▶ [Task requirements] What is needed is a copy of each line in the listing that contains "Mahamudra".
[[ Source data, beginning ]]
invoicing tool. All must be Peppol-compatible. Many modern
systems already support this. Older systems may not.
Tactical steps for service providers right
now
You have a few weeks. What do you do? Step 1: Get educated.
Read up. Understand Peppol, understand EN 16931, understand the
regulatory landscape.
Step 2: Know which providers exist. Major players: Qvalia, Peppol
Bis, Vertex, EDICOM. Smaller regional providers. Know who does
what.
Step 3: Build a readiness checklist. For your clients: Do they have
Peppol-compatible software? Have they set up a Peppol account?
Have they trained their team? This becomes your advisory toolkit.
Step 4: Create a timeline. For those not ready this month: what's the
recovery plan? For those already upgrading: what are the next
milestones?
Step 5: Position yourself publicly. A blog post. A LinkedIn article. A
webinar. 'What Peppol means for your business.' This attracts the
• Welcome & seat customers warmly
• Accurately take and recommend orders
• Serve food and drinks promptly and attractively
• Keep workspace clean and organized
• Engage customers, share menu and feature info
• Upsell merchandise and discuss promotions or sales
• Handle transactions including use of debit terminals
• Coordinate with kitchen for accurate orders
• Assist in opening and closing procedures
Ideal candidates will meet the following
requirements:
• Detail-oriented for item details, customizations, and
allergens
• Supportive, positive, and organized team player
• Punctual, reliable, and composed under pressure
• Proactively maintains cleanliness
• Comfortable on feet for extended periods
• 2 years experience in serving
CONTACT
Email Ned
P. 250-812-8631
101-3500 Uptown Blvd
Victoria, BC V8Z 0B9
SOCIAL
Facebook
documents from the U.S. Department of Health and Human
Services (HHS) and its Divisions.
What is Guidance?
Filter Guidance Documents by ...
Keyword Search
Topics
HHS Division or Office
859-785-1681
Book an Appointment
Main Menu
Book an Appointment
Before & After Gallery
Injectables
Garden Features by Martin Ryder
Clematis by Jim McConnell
[[ Source data, end ]]
[[ Source data, beginning ]]
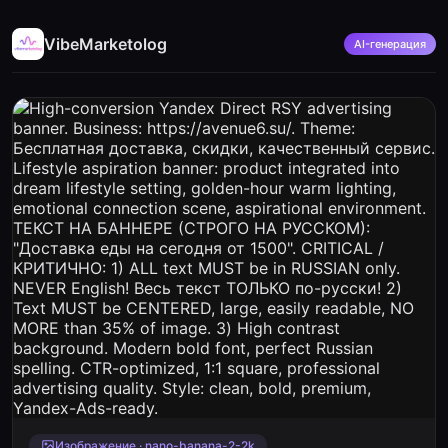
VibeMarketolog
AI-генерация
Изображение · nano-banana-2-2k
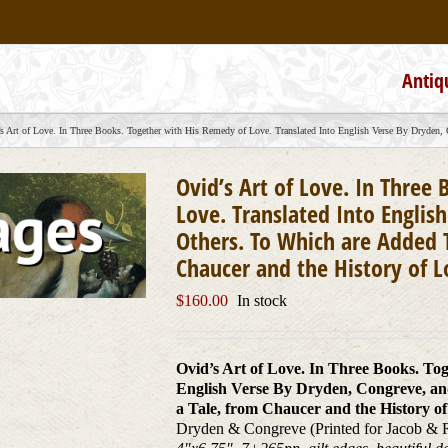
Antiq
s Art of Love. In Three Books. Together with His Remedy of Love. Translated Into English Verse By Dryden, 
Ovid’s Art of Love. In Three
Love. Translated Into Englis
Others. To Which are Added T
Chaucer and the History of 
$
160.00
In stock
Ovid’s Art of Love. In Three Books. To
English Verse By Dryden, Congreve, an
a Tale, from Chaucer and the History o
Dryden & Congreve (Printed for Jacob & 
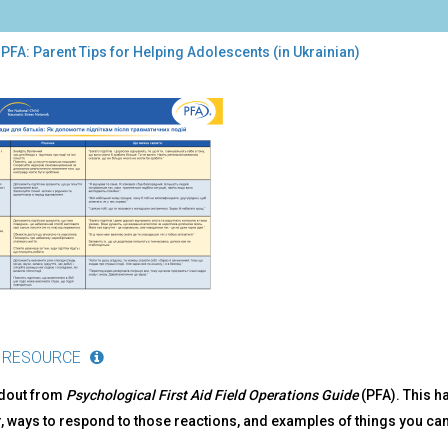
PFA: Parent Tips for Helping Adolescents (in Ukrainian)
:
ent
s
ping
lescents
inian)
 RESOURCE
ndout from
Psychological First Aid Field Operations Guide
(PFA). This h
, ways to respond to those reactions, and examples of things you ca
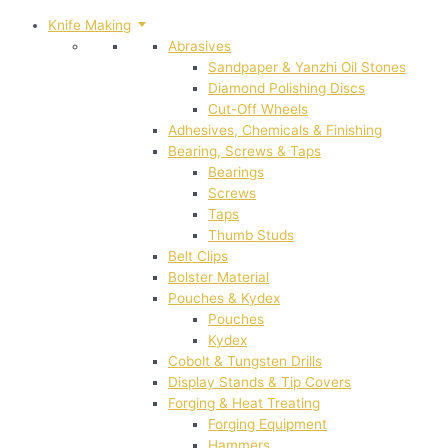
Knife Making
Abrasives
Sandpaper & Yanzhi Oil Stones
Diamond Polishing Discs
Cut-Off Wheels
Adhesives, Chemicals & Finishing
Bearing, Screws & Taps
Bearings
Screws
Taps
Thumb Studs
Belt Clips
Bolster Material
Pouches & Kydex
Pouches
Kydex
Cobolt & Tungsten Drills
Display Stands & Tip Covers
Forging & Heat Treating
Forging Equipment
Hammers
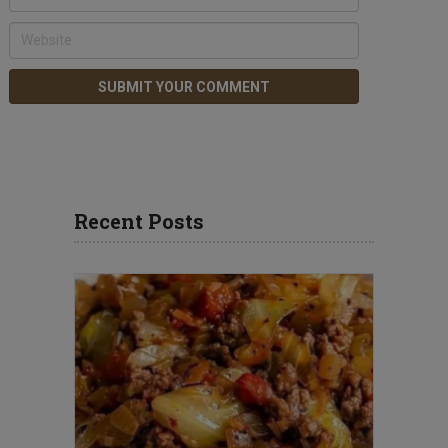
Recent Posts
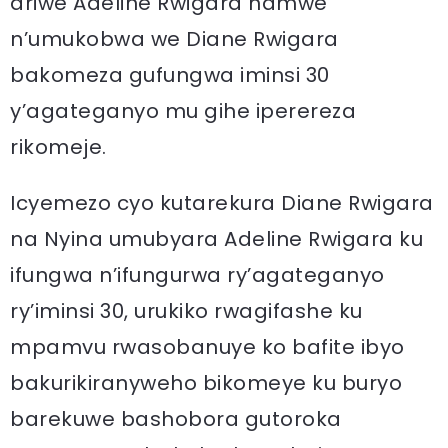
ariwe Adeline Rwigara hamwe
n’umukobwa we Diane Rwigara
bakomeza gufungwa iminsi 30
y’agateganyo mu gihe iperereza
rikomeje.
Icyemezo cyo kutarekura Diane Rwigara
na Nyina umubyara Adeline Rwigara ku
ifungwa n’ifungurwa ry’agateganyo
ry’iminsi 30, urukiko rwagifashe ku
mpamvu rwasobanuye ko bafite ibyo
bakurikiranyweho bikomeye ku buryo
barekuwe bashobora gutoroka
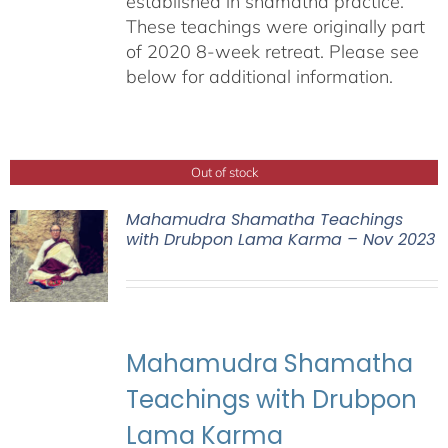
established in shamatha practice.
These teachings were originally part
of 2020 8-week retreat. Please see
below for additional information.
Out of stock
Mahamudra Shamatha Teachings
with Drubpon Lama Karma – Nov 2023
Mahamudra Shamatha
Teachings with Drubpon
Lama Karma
[[ Source data, end ]]
▶ [Output for this exercise]
Mahamudra Shamatha Teachings
Mahamudra Shamatha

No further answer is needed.